## What this task involves
From the entries, copy every line that carries the string "Schenkel".

(Data in this exercise Opens)

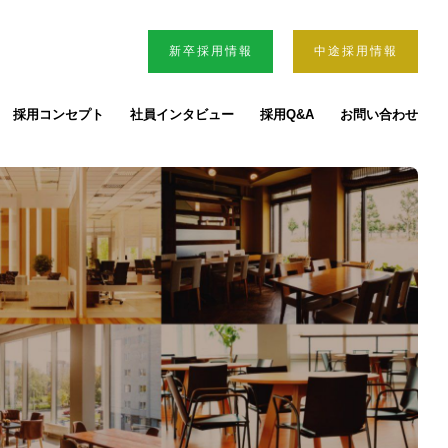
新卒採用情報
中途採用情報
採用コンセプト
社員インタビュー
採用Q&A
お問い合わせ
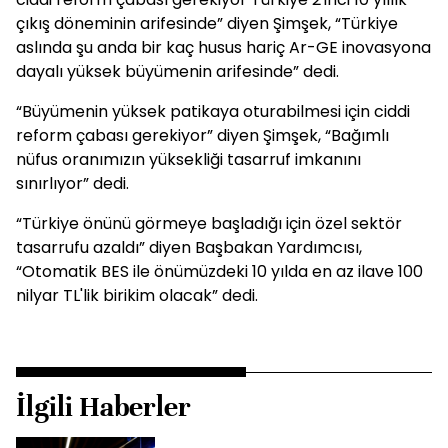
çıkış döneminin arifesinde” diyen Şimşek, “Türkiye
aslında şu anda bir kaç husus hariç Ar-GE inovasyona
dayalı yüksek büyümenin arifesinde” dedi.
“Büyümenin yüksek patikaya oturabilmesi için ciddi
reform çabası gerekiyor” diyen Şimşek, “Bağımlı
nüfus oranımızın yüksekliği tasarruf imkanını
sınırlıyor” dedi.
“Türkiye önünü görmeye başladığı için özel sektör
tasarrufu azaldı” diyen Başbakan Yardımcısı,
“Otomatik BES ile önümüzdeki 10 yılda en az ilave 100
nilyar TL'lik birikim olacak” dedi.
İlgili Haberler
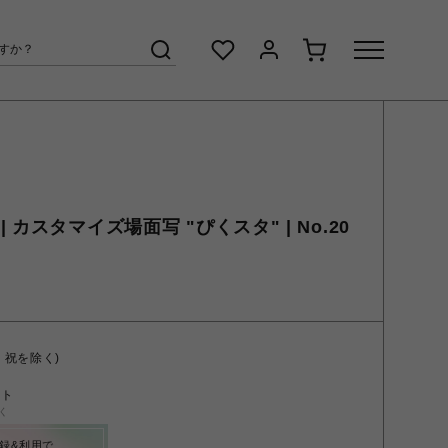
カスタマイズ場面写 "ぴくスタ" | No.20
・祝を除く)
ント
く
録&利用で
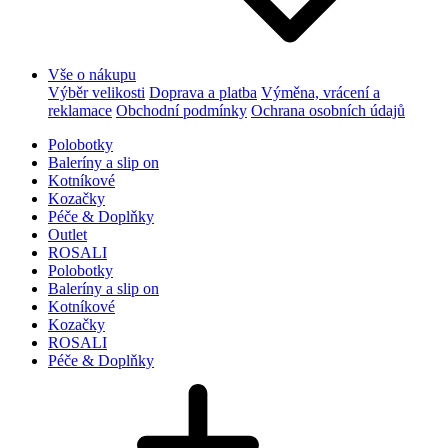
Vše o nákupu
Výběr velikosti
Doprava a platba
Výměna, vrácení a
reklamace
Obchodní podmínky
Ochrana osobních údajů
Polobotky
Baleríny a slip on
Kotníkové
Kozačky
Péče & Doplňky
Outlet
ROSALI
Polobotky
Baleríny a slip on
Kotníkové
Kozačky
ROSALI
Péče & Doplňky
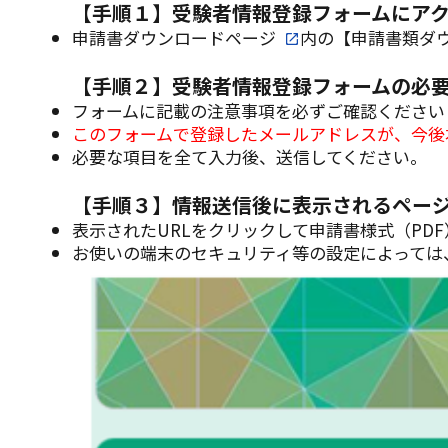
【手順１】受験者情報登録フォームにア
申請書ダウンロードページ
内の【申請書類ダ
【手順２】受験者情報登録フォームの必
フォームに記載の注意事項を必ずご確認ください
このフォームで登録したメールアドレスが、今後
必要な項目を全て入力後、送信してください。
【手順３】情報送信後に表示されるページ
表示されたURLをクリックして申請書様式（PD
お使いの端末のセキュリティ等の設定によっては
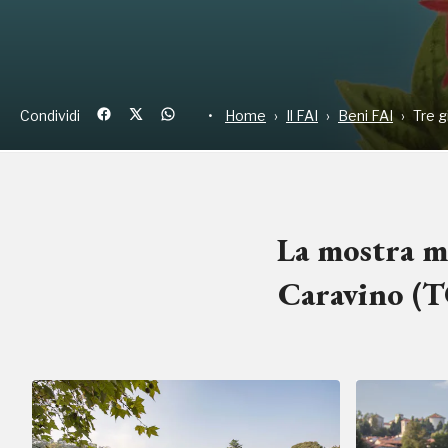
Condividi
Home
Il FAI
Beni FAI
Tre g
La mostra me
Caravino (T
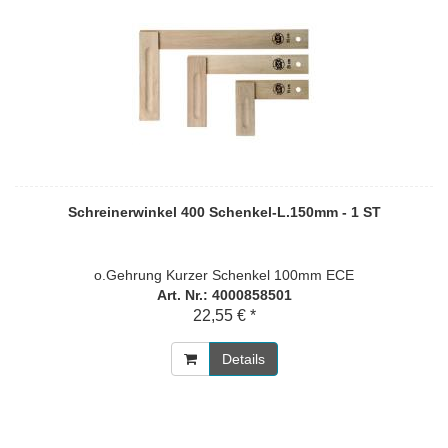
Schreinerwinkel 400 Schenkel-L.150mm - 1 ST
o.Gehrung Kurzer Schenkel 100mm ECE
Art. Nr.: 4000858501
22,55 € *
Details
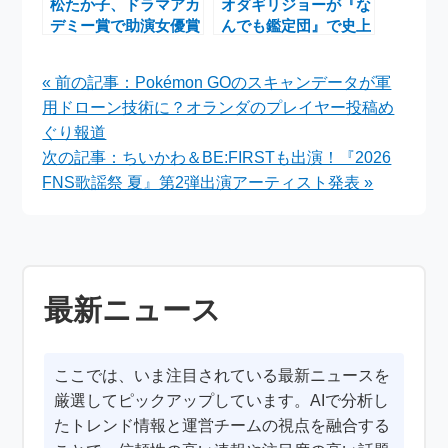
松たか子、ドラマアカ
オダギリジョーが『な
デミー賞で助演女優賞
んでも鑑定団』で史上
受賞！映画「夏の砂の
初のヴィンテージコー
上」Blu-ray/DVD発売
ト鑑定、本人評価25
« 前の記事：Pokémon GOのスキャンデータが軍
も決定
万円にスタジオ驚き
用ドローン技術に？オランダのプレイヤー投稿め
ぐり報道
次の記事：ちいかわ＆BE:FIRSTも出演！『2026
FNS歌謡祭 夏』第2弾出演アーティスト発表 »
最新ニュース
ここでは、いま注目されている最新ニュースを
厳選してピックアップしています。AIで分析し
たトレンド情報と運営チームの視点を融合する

(Data in this exercise Closes)

## Response
Schreinerwinkel 400 Schenkel-L.150mm - 1 ST
o.Gehrung Kurzer Schenkel 100mm ECE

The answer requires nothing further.